= Beginning of Section =

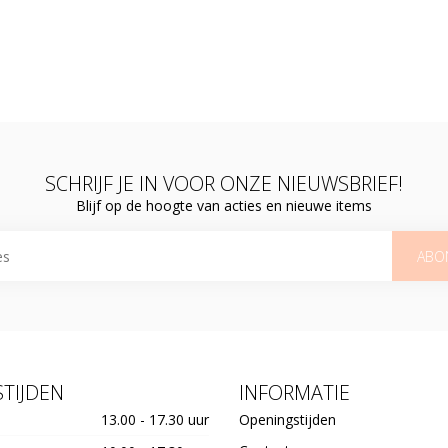
SCHRIJF JE IN VOOR ONZE NIEUWSBRIEF!
Blijf op de hoogte van acties en nieuwe items
ABO
TIJDEN
INFORMATIE
13.00 - 17.30 uur
Openingstijden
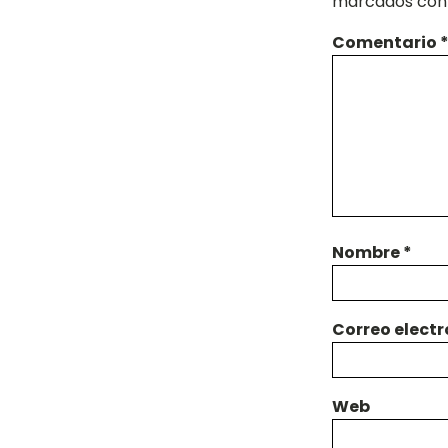
marcados co
Comentario
Nombre
*
Correo elect
Web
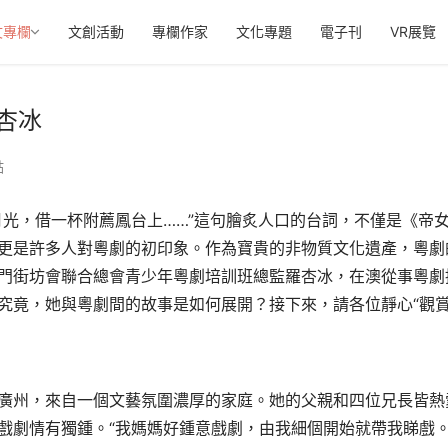
文專欄
文創活動
專欄作家
文化專題
電子刊
VR展覽
杏冰
點
月光，借一杯附薦鳳台上……”這句膾炙人口的台詞，不僅是《帝
更是許多人對粵劇的初印象。作為寶貴的非物質文化遺產，粵劇
門街坊會聯合總會青少年粵劇培訓班總監羅杏冰，在澳從事粵劇
究竟，她與粵劇間的故事是如何展開？接下來，請各位靜心“觀賞
廣州，來自一個文藝氛圍濃厚的家庭。她的父親和四位兄長皆熱
戲劇情有獨鍾。“我媽媽好鍾意戲劇，由我細個開始就帶我睇戲。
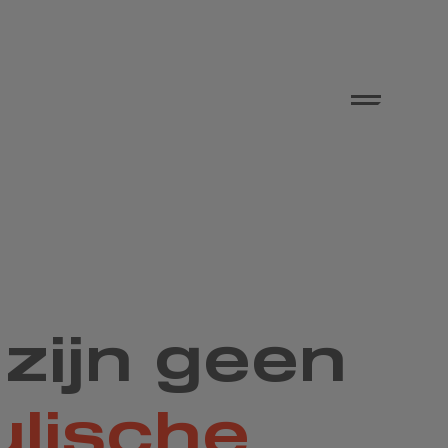
zijn geen
ulische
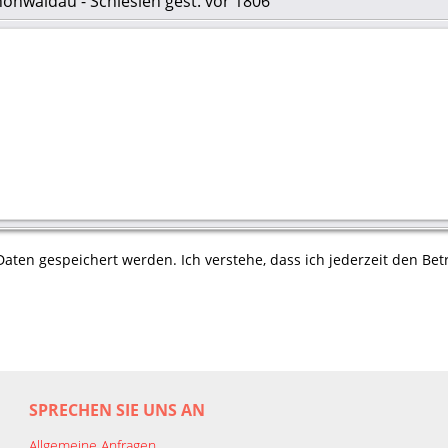
hönwaldau - Schlesien gest. vor 1806
aten gespeichert werden. Ich verstehe, dass ich jederzeit den Betr
SPRECHEN SIE UNS AN
Allgemeine Anfragen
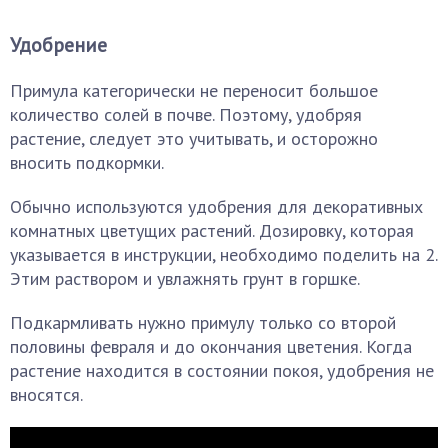
Удобрение
Примула категорически не переносит большое
количество солей в почве. Поэтому, удобряя
растение, следует это учитывать, и осторожно
вносить подкормки.
Обычно используются удобрения для декоративных
комнатных цветущих растений. Дозировку, которая
указывается в инструкции, необходимо поделить на 2.
Этим раствором и увлажнять грунт в горшке.
Подкармливать нужно примулу только со второй
половины февраля и до окончания цветения. Когда
растение находится в состоянии покоя, удобрения не
вносятся.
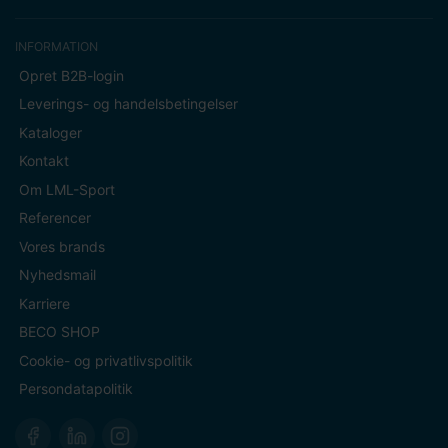
INFORMATION
Opret B2B-login
Leverings- og handelsbetingelser
Kataloger
Kontakt
Om LML-Sport
Referencer
Vores brands
Nyhedsmail
Karriere
BECO SHOP
Cookie- og privatlivspolitik
Persondatapolitik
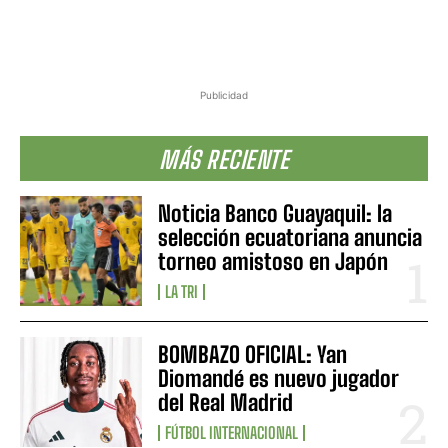
Publicidad
MÁS RECIENTE
Noticia Banco Guayaquil: la
selección ecuatoriana anuncia
torneo amistoso en Japón
LA TRI
BOMBAZO OFICIAL: Yan
Diomandé es nuevo jugador
del Real Madrid
FÚTBOL INTERNACIONAL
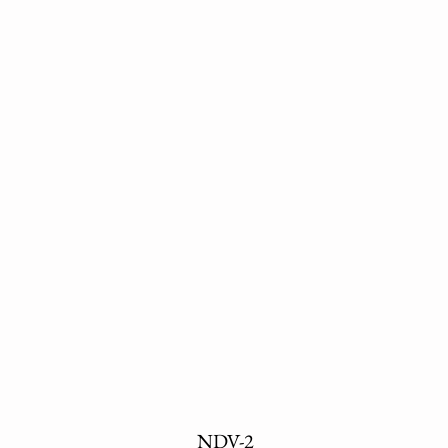
NDV-2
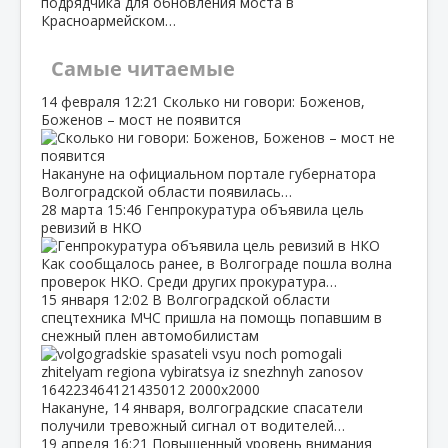
подрядчика для обновления моста в
Красноармейском…
Самые читаемые
14 февраля
12:21
Сколько ни говори: Боженов,
Боженов – мост не появится
Накануне на официальном портале губернатора
Волгоградской области появилась…
28 марта
15:46
Генпрокуратура объявила цель
ревизий в НКО
Как сообщалось ранее, в Волгограде пошла волна
проверок НКО. Среди других прокуратура…
15 января
12:02
В Волгоградской области
спецтехника МЧС пришла на помощь попавшим в
снежный плен автомобилистам
Накануне, 14 января, волгоградские спасатели
получили тревожный сигнал от водителей…
19 апреля
16:21
Повышенный уровень внимания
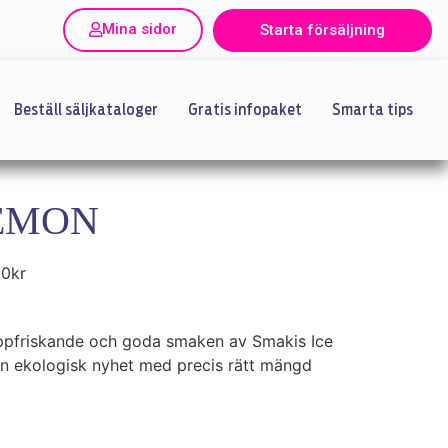
Mina sidor
Starta försäljning
Beställ säljkataloger
Gratis infopaket
Smarta tips
LEMON
00
kr
uppfriskande och goda smaken av Smakis Ice
n ekologisk nyhet med precis rätt mängd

= End of Section =

### THE PROBLEM:
Write out again, exactly, only the lines from the beginning of the material above to the line that holds "Этим раствором и увлажнять грунт в горшке.", both ends included, and no pictures.

### TASK RESPONSE:
SCHRIJF JE IN VOOR ONZE NIEUWSBRIEF!
Blijf op de hoogte van acties en nieuwe items
ABO
TIJDEN
INFORMATIE
13.00 - 17.30 uur
Openingstijden
marcados co
Comentario
Nombre
*
Correo elect
Web
文專欄
文創活動
專欄作家
文化專題
電子刊
VR展覽
杏冰
點
月光，借一杯附薦鳳台上……”這句膾炙人口的台詞，不僅是《帝
更是許多人對粵劇的初印象。作為寶貴的非物質文化遺產，粵劇
門街坊會聯合總會青少年粵劇培訓班總監羅杏冰，在澳從事粵劇
究竟，她與粵劇間的故事是如何展開？接下來，請各位靜心“觀賞
廣州，來自一個文藝氛圍濃厚的家庭。她的父親和四位兄長皆熱
戲劇情有獨鍾。“我媽媽好鍾意戲劇，由我細個開始就帶我睇戲。
zijn geen
ulische
hönwaldau - Schlesien gest. vor 1806
aten gespeichert werden. Ich verstehe, dass ich jederzeit den Betr
SPRECHEN SIE UNS AN
Allgemeine Anfragen
Удобрение
Примула категорически не переносит большое
количество солей в почве. Поэтому, удобряя
растение, следует это учитывать, и осторожно
вносить подкормки.
Обычно используются удобрения для декоративных
комнатных цветущих растений. Дозировку, которая
указывается в инструкции, необходимо поделить на 2.
Этим раствором и увлажнять грунт в горшке.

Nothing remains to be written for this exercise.